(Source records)

☆ ☆ ☆ ☆

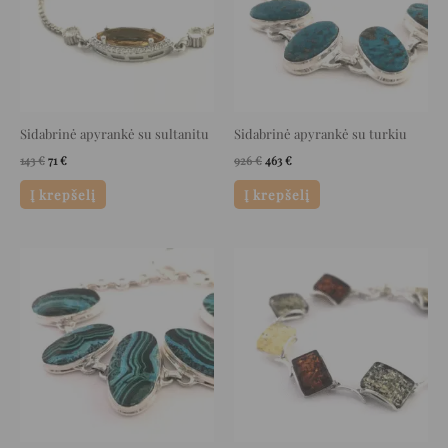
Sidabrinė apyrankė su sultanitu
Sidabrinė apyrankė su turkiu
143
€
71
€
926
€
463
€
Į krepšelį
Į krepšelį
Original
Current
Original
Current
price
price
price
price
was:
is:
was:
is:
835 €.
417 €.
275 €.
137 €.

☆ ☆ ☆ ☆

## DIRECTIONS
Among the lines above, find those holding "Sidabrinė" and copy each one.

## ANSWER BOX
Sidabrinė apyrankė su sultanitu
Sidabrinė apyrankė su turkiu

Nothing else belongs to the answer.